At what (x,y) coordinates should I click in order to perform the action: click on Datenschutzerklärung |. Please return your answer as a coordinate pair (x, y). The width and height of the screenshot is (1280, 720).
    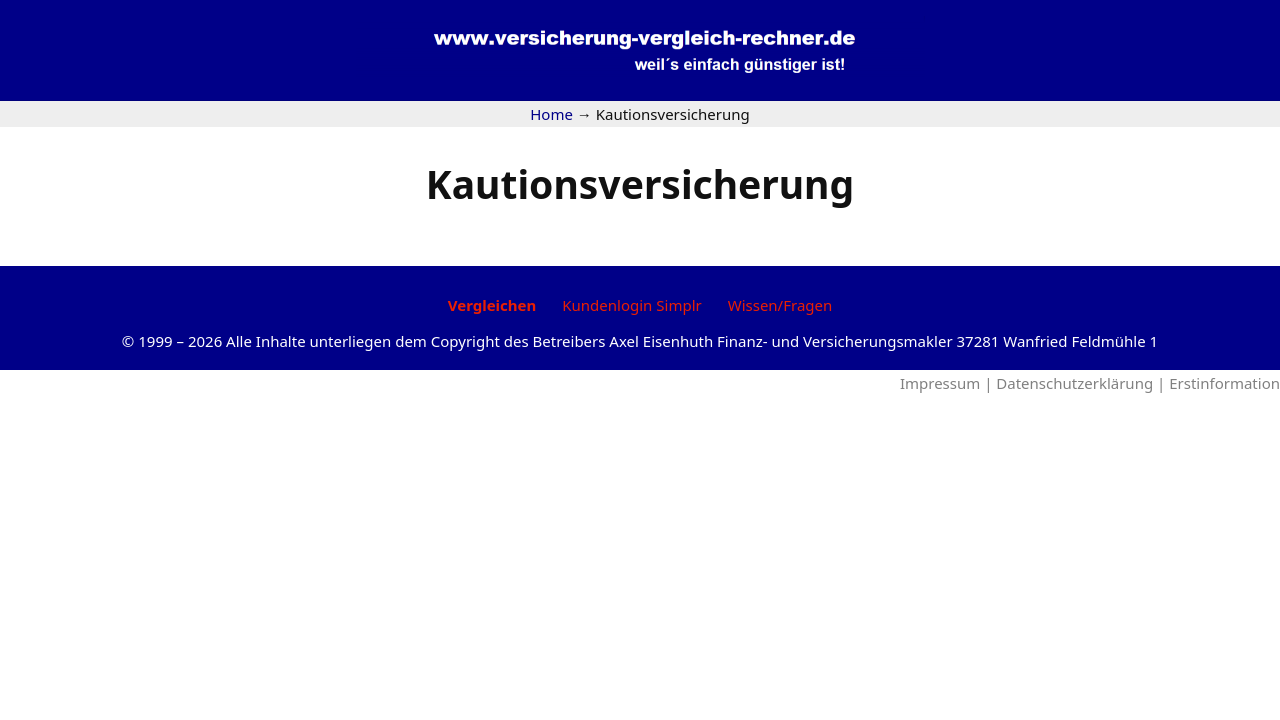
    Looking at the image, I should click on (1082, 383).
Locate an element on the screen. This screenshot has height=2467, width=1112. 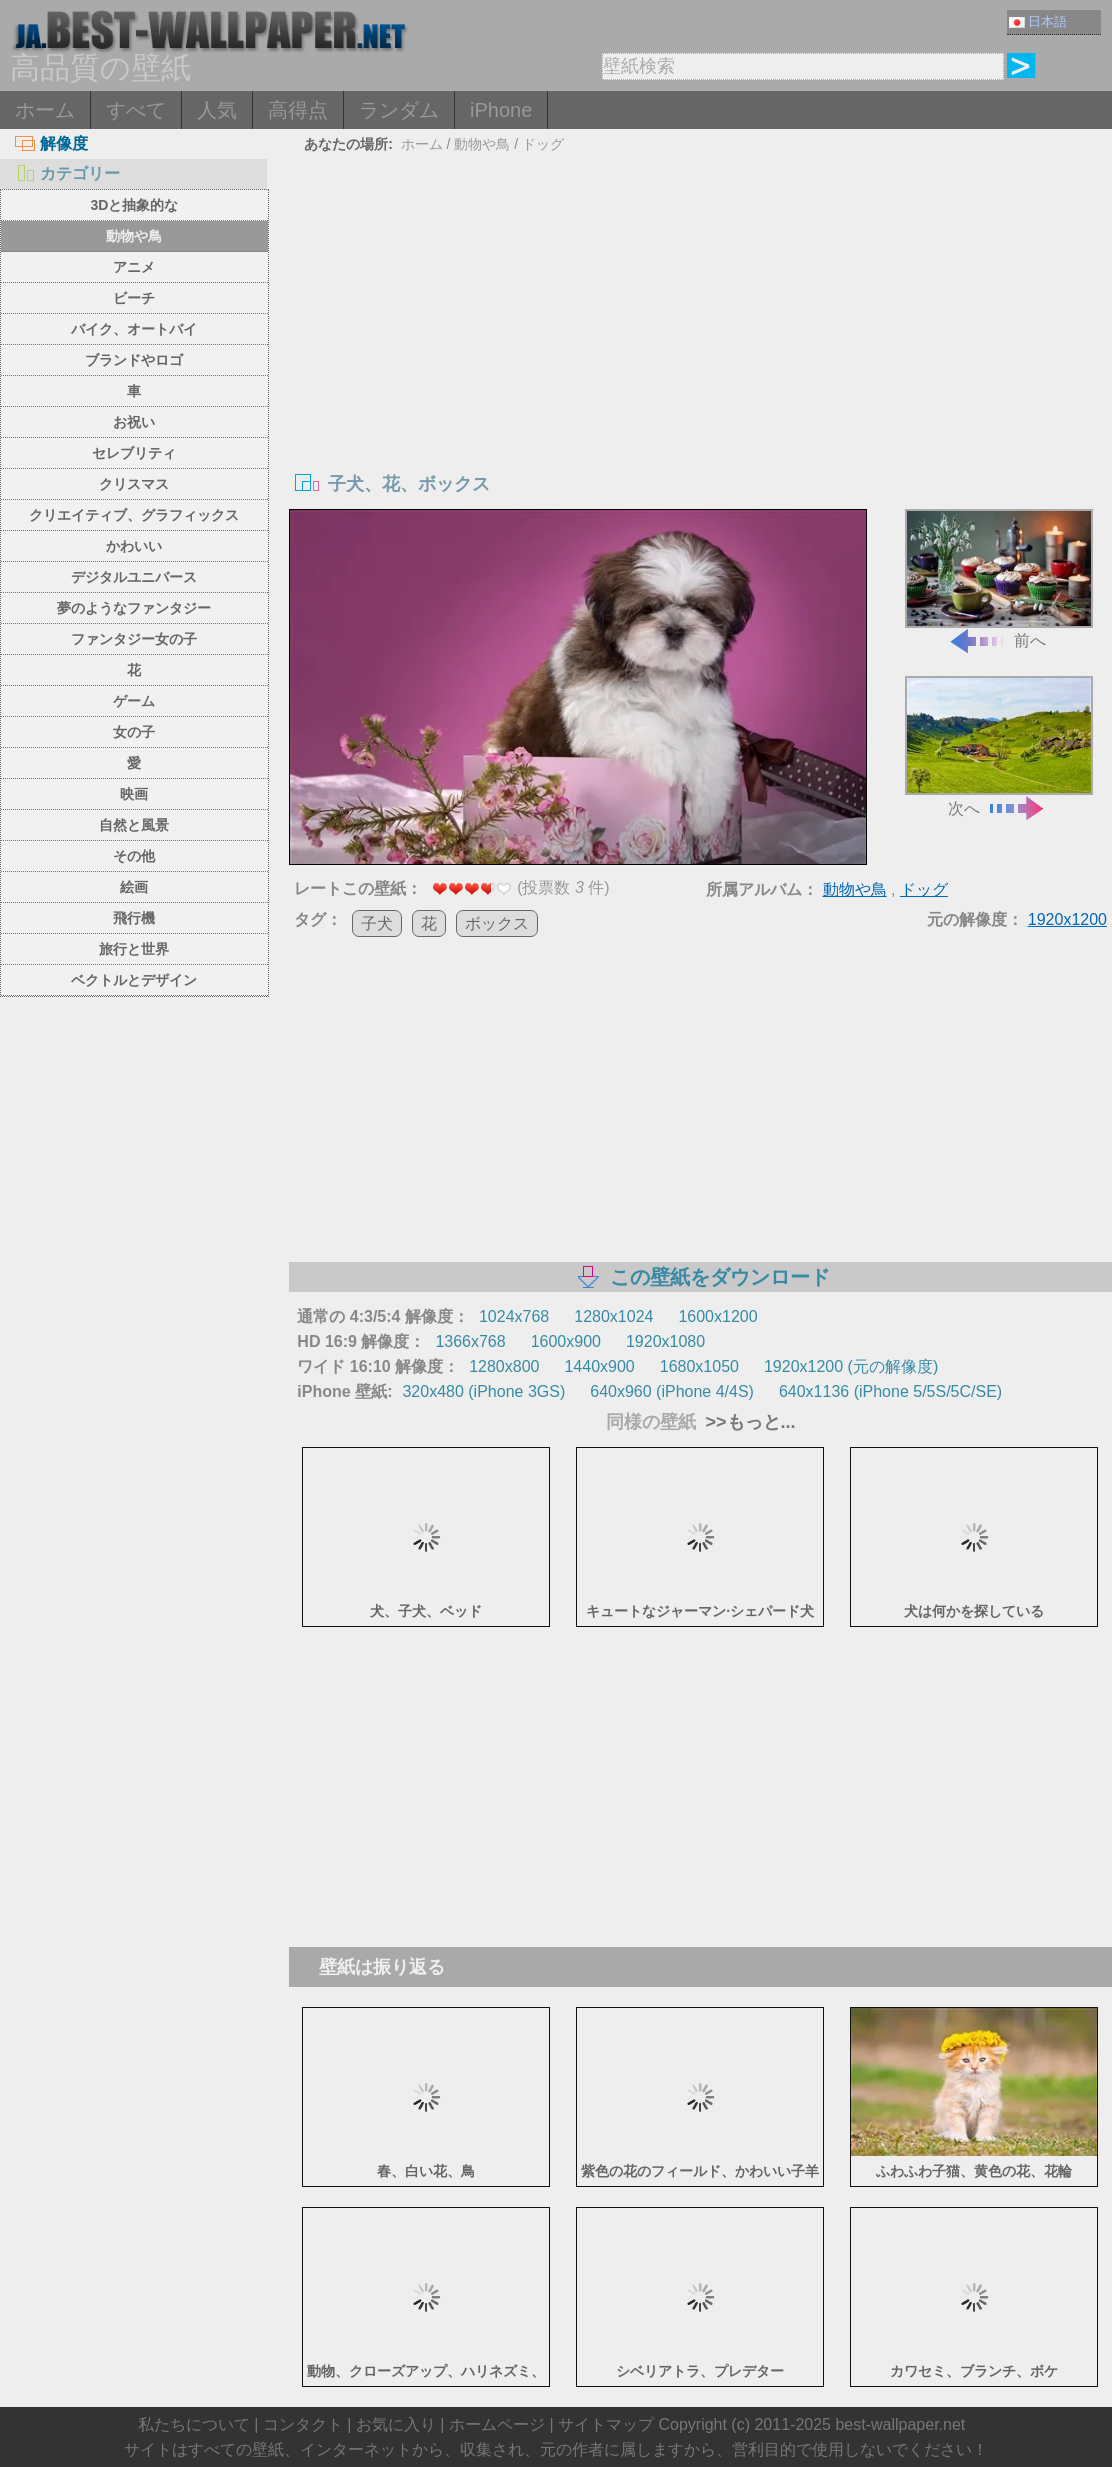
ブランドやロゴ is located at coordinates (134, 360).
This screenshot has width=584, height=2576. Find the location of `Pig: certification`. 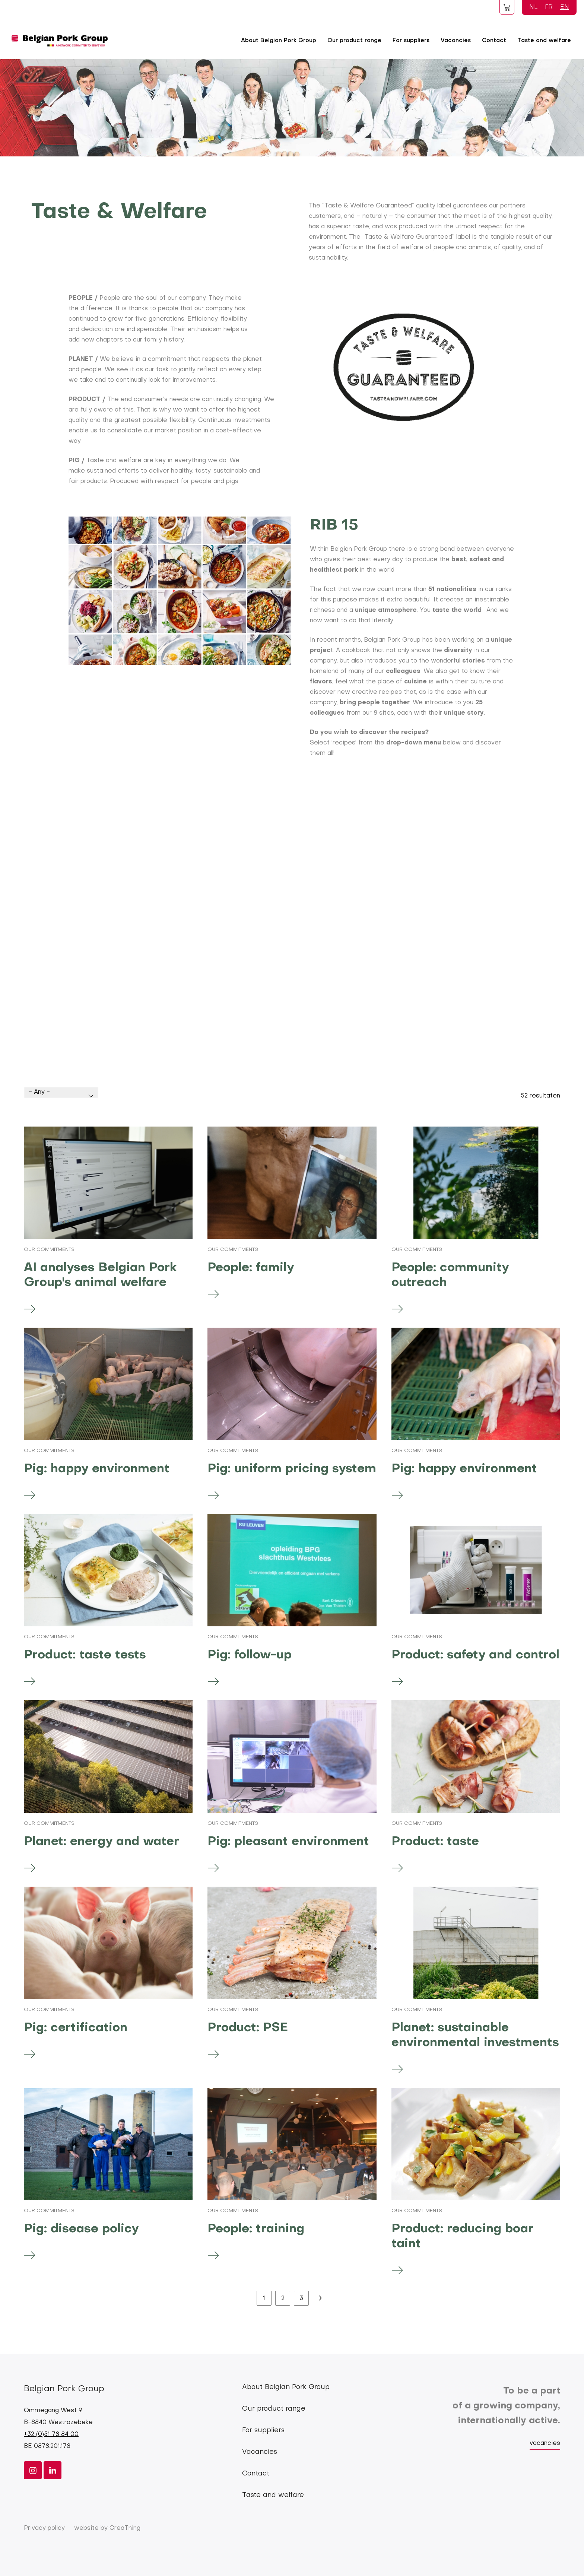

Pig: certification is located at coordinates (75, 2028).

_____

Problem to work on ::
Write out the listing above exactly, images omitted.

Result of this task ::
At what (x,y) coordinates should I click in order to perform the action: click on Datenschutzerklärung |. Please return your answer as a coordinate pair (x, y). The width and height of the screenshot is (1280, 720).
    Looking at the image, I should click on (1082, 383).
Locate an element on the screen. This screenshot has height=2467, width=1112. 
ブランドやロゴ is located at coordinates (134, 360).
This screenshot has width=584, height=2576. Find the location of `Pig: certification`. 

Pig: certification is located at coordinates (75, 2028).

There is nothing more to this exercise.